In FHR, the agent (“Cedar”) was engaged to negotiate the purchase of a hotel for the cheapest price. Cedar failed to disclose to its principal that it had entered into an Exclusive Brokerage Agreement with the vendor, under which Cedar was entitled to a substantial commission upon the completion of the sale. On appeal it was common ground that Cedar’s non-disclosure was in breach of fiduciary duty; the only question was whether Cedar held the proceeds (i.e. the secret commission) on constructive trust for the principal. The Court held that it did.

The question arising in cases such as FHR and Sinclair is an important one for practitioners. Significant practical advantages arise for a principal who establishes that his agent is a constructive trustee of (and not just personally liable to account for) proceeds of his breach of fiduciary duty. As a beneficiary of trust property, the principal enjoys priority in the event of the agent’s insolvency; he also may follow and trace trust property, including against third parties who may be the subject of additional claims. In FHR, the latter advantage was in issue: see e.g. [14], [61].

It is settled law that until the Supreme Court says otherwise, English Courts have no discretion to impose a “remedial” constructive trust: e.g. FHR, [13], [15], [76]; Re Polly Peck International (In Administration)(No 5) [1998] 3 All ER 812. Rather, a claimant must bring his case within an established category. In Sinclair, the Court of Appeal held that a constructive trust arises in respect of the proceeds of a breach of fiduciary duty where: (i) these were the principal’s property when received by the agent; or (ii) were acquired by the agent’s “taking advantage of an opportunity or right which was properly that of [the principal]”; but (iii) not otherwise ([88]-[89]; also see FHR, at [25]).

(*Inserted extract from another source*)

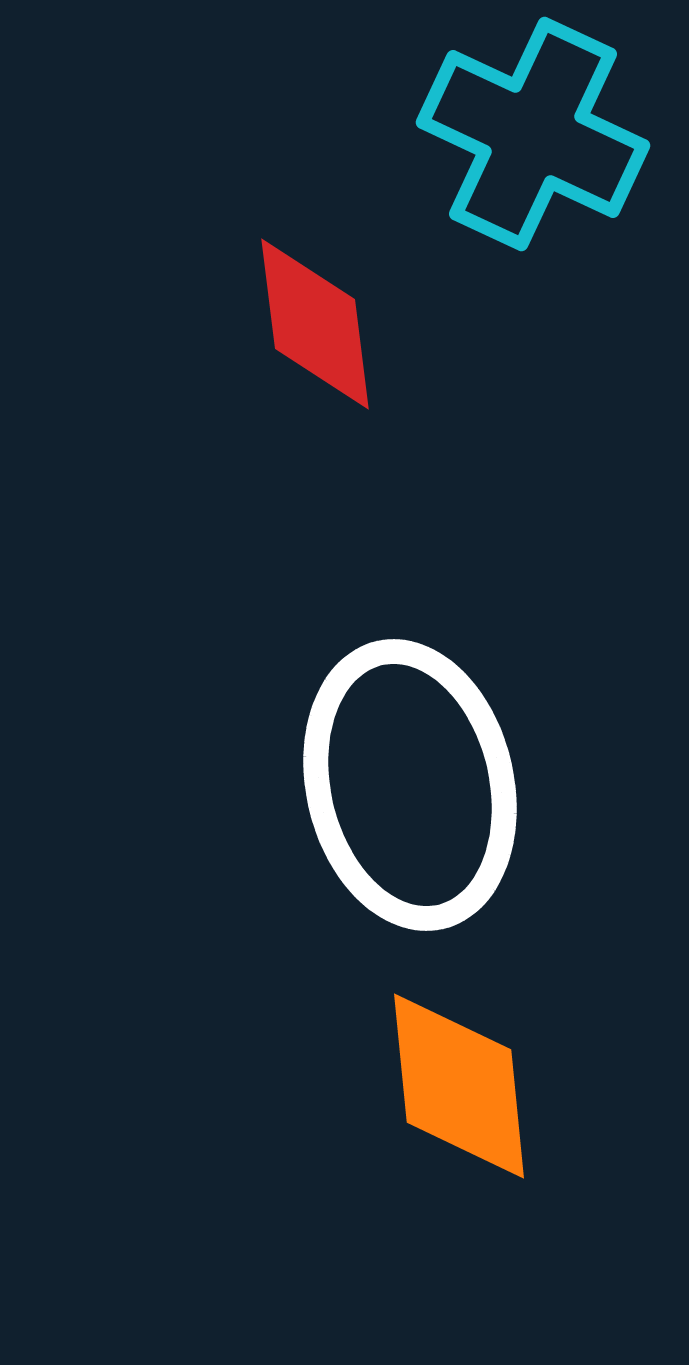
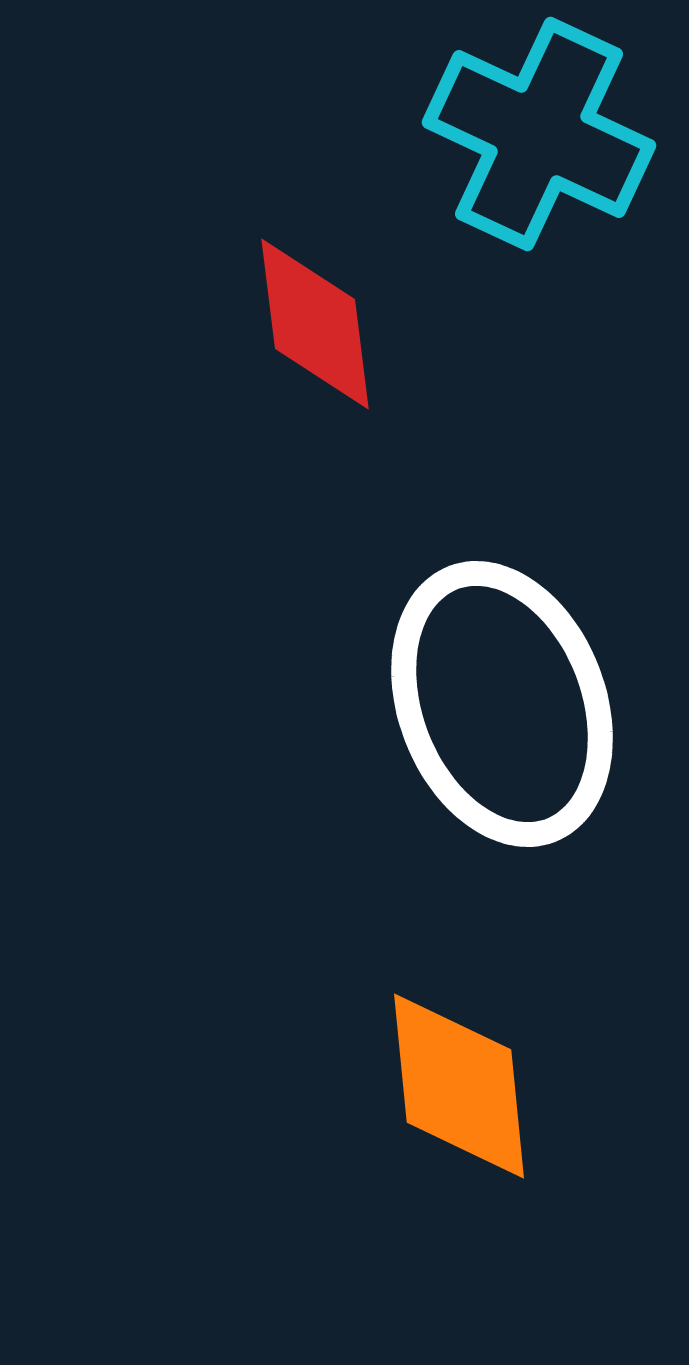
cyan cross: moved 6 px right
white ellipse: moved 92 px right, 81 px up; rotated 8 degrees counterclockwise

FHR was not a category (i) case: the commission, though funded from the purchase price paid by the principal, was paid from funds to which the vendor was beneficially entitled under the contract of sale: see at [25]-[33], [67]. The principal question (and a difficult one) was whether the case fell within category (ii) or (iii). The difficulty arises because Sinclair does not readily identify the basis for distinguishing category (ii) and (iii). And, whereas in Sinclair the Court there held that it was bound by the existence of category (iii) (this being a consequence of Lister), the language which it used to define category (ii) is, as was observed in FHR (at [84]) “not to be found as legal expressions or tests in any of the reported cases”. Distinguishing “opportunities” which are and are not “properly” those of the principal is a challenging task – in particular where, as the Chancellor noted in FHR (at [100]), the authorities establish that a finding that constructive trust is not precluded by: “… the mere fact that the fiduciary obtains the benefit from a third party, or obtains a benefit that could never be or would never be obtained by the principal, or that the principal has obtained what he or she wanted or intended from the opportunity”.

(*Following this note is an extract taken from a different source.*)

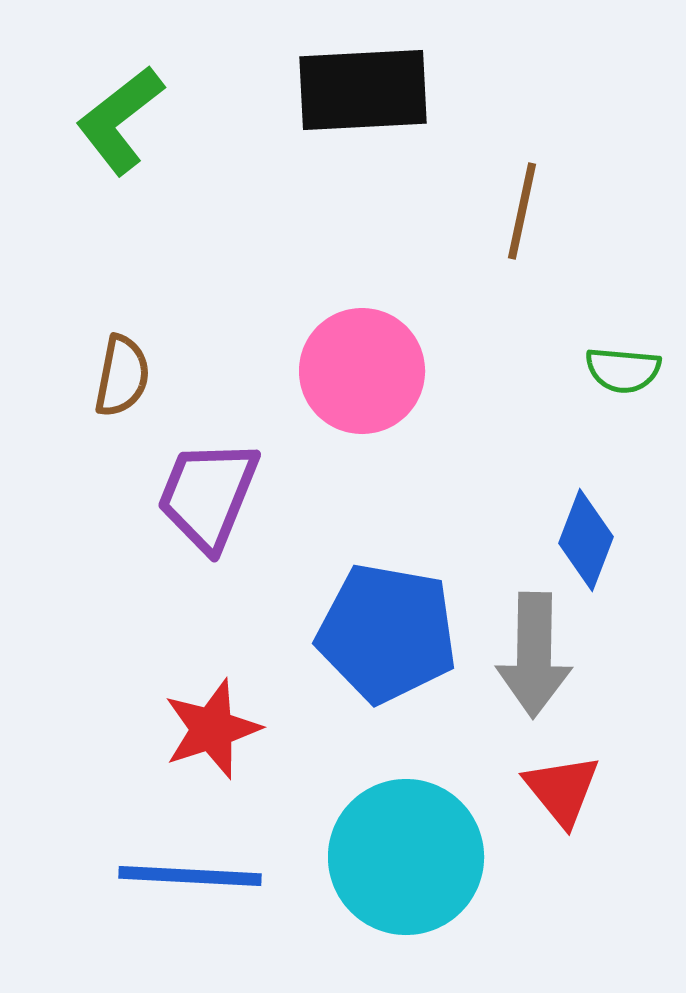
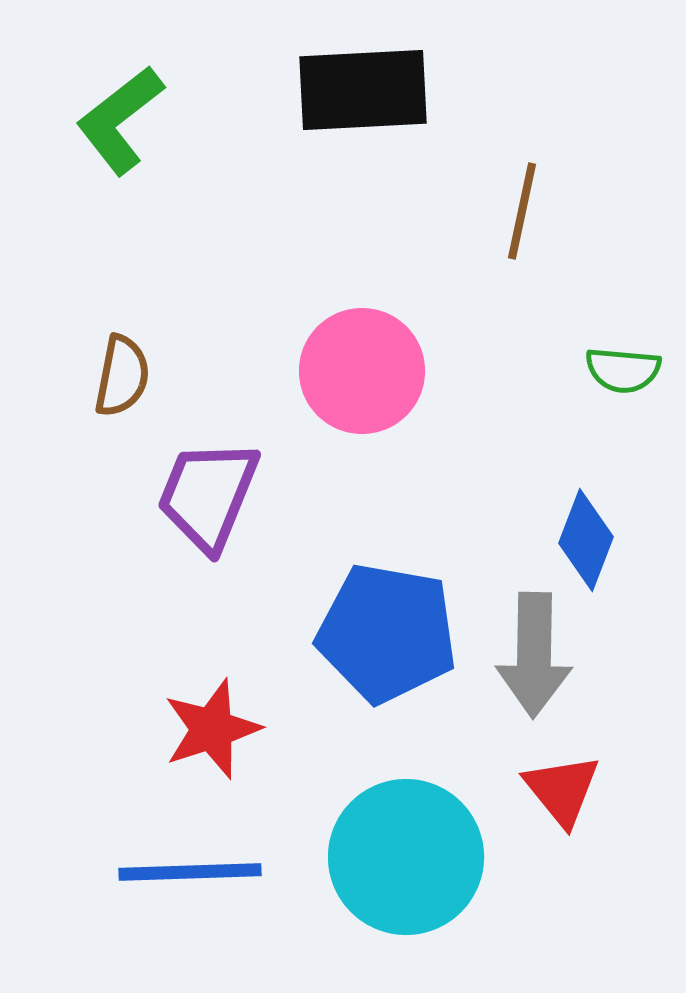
blue line: moved 4 px up; rotated 5 degrees counterclockwise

In FHR, the Court held that Cedar took an opportunity which was “properly” that of its principal. Lewison LJ conducted a detailed review of the authorities (e.g. see at [35]-[54]), noting that constructive trusts arose not only where an agent, instructed to acquire property for his principal, takes it for himself; but also where the agent received an unauthorised benefit in connection with property otherwise properly taken. Lewison LJ attached importance to the fact that the Exclusive Brokerage Agreement was “part of the overall arrangement surrounding the purchase of the hotel”, concluding that the contract was held by Cedar as constructive trustee ([59]). Pill LJ, albeit with reservations, agreed with Lewison LJ’s analysis, having been influenced in particular by the decision in Boardman v Phipps [1967] 2 AC 46, which had received “little attention” in Sinclair, but which illustrated the breadth of circumstances in which an opportunity is “properly” that of the principal. The Chancellor agreed in the result. His Lordship reviewed the authorities in detail (see at [85]-[99]); distinguished Sinclair (at [102]) as an “unusual” case in which the trust was alleged to attach to proceeds of sale of the agent’s own property; and, having noted factual differences between FHR and Lister ([104]-[109]), concluded that, as a matter of principle and authority, the judge’s findings in FHR were sufficient to bring the case within category (ii) (see at [110]-[116]). The Chancellor emphasised in particular: the causal connection between Cedar’s breach of fiduciary duty and its receipt of commission ([105]); Cedar’s obligation to negotiate the best purchase price ([106]); and the fact that the vendor was prepared to sell at a level net of the commission agreed with Cedar – knowledge of which fact would have been commercially advantageous to the principal ([106]-[109]).

The availability of a constructive trust in a breach of fiduciary duty case will in many cases turn on whether the relevant “opportunity” is sufficiently connected to the principal to be treated as “properly” his. It remains difficult to predict when this will be so, not least because each judge in FHR emphasised different aspects of the factual matrix in support of the agreed characterisation. That said, it is tentatively suggested that where an agent is engaged to negotiate the lowest price for his principal on a particular transaction, and takes a secret commission which is causally connected to that transaction, according to FHR a constructive trust typically will attach. This has obvious implications for those involved in disputes concerning sports agents’ transactions, for example.